Two weeks ago I brought you some highlights of the PhRMA-led Partnership for Safe Medicines (PSM) Interchange propaganda show, which was held on September 18th. Look over to the left. See that picture. Those logos of big pharmaceutical companies make it abundantly clear who is pushing the distorted message of PSM about personal drug importation and online pharmacies.
I’m not joking about the word “propaganda” applied to the PSM event. The online Merriam Webster dictionary provides the following definition for that word: “ideas or statements that are often false or exaggerated and that are spread in order to help a cause, a political leader, a government, etc.” In this case, as I see it, the “cause” of PSM is the commercial agenda of the pharmaceutical and U.S. pharmacy industries cynically couched behind terms of patient safety. A central message of PSM is that Americans are risking their lives buying medication online from other countries and that there is no way to do so safely. Those are false and exaggerated messages that are potentially leading lawmakers and regulators to overreact and scare Americans from a potential lifeline of affordable prescription drugs. Evidence shows that this has been PhRMA’s communications strategy for more than a decade.
Of course, during that decade, millions of safe prescription drugs were ordered online by consumers with valid prescriptions from their healthcare providers without safety problems. Without these online pharmacies, millions might have gone without needed medication. All one needs to do is listen to real people. Click that hyperlinked text and you’ll find about 2,000 comments by consumers, many of whom are essentially saying: “I can’t afford drugs in the United States. If I don’t have access to safe international online pharmacies then I will not be able to take medication prescribed to me.”

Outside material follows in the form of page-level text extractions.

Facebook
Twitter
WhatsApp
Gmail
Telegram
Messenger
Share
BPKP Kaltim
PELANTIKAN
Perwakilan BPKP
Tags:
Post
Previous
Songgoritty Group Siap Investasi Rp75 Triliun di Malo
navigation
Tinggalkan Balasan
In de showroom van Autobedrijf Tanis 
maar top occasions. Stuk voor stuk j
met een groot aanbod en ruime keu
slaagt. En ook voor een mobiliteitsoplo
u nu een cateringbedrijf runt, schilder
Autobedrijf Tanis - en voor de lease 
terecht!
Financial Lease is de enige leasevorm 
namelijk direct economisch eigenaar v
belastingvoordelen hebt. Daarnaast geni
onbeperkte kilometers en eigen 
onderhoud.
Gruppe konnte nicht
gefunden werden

Now we introduced the leadership of PSM in a blog post several years ago but here’s a refresher to remind you that they are lieutenants and consultants for drug companies. The executive director is Scott LaGanga. When Mr. LaGanga is not running PSM activities to save Americans from lower priced medication, he is a vice president for the Pharmaceutical Researchers and Manufacturers of America (PhRMA). The president of PSM is Marvin P. Shepherd, PhD, Center for Pharmacoeconomics Studies, College of Pharmacy, University of Texas. Current or past clients of the Center for Pharmacoeconomics include Eli Lilly, GlaxoSmithKline and Pfizer [Duly note that Dr. Shepherd has done some good work to understand and improve pharmacy regulation, despite his affiliations]. When he’s not working to manage the finances of PSM as its treasurer, Thomas T. Kubic, president and CEO of the Pharmaceutical Security Institute, a non-profit group of the security heads of major pharmaceutical companies, is on the prowl to protect the interests of drug companies from drug counterfeiters, diverters (often meaning licensed pharmacies in other countries that sell lower cost medications to Americans), and thieves. Then there is Jim Dahl, formerly assistant director of the FDA’s Office of Criminal Investigations. Mr. Dahl has also worked for the pharmaceutical industry and is currently an independent product security consultant. All PSM board members appear to work for or be strongly tied to the pharmaceutical industry.

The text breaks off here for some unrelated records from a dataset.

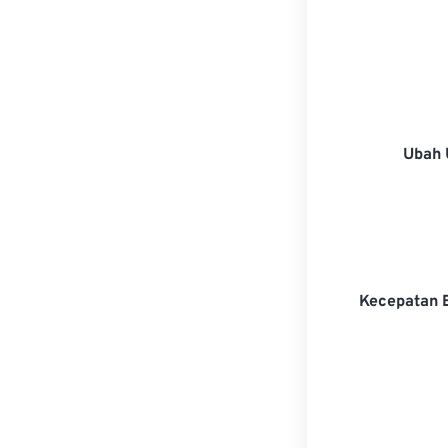
Ubah 
Kecepatan 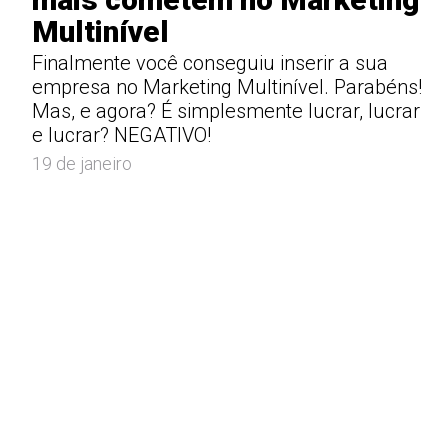
Multinível
Finalmente você conseguiu inserir a sua
empresa no Marketing Multinível. Parabéns!
Mas, e agora? É simplesmente lucrar, lucrar
e lucrar? NEGATIVO!
19 de janeiro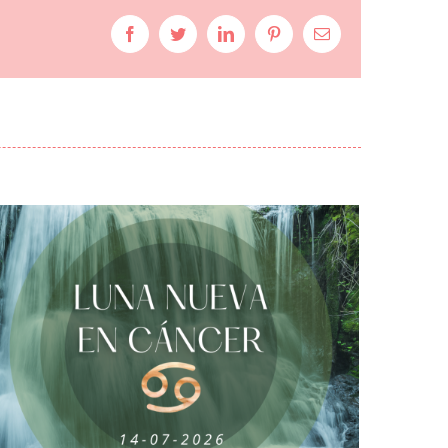
Facebook
Twitter
LinkedIn
Pinterest
Correo
electrónico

Last week I mentioned the misleading nature of some of the presentations about online pharmacies at PSM. However, there were a few things that happened in the Lion’s Den that were kind of creepy. First, recall that I had stood up at the conference to point out to the attendees that while, according to FDA’s data, almost one quarter of American adults may buy medication online, only 4% do so from websites that might be based outside the U.S.; meaning the overwhelming majority of online prescription drug purchases are domestic (i.e. at licensed U.S. pharmacies). In case any attendees were new to the issue, I didn’t want them to get the false impression that 25% of Americans are buying medication from rogue online pharmacies, or even safe international online pharmacies, an impression that could lead lawmakers and regulators to overreact.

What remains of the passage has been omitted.